=== About this task ===
If a record holds a picture, leave the picture out and restate everything else word for word.
★ ★ ★ ★ ★
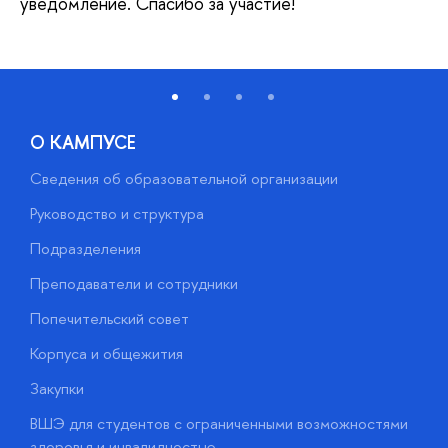
уведомление. Спасибо за участие!
О КАМПУСЕ
Сведения об образовательной организации
М
Руководство и структура
М
Подразделения
Д
Преподаватели и сотрудники
О
Попечительский совет
П
Корпуса и общежития
П
Закупки
Д
ВШЭ для студентов с ограниченными возможностями
Д
здоровья и инвалидностью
★ ★ ★ ★ ★
=== Worked solution ===
уведомление. Спасибо за участие!
О КАМПУСЕ
Сведения об образовательной организации
М
Руководство и структура
М
Подразделения
Д
Преподаватели и сотрудники
О
Попечительский совет
П
Корпуса и общежития
П
Закупки
Д
ВШЭ для студентов с ограниченными возможностями
Д
здоровья и инвалидностью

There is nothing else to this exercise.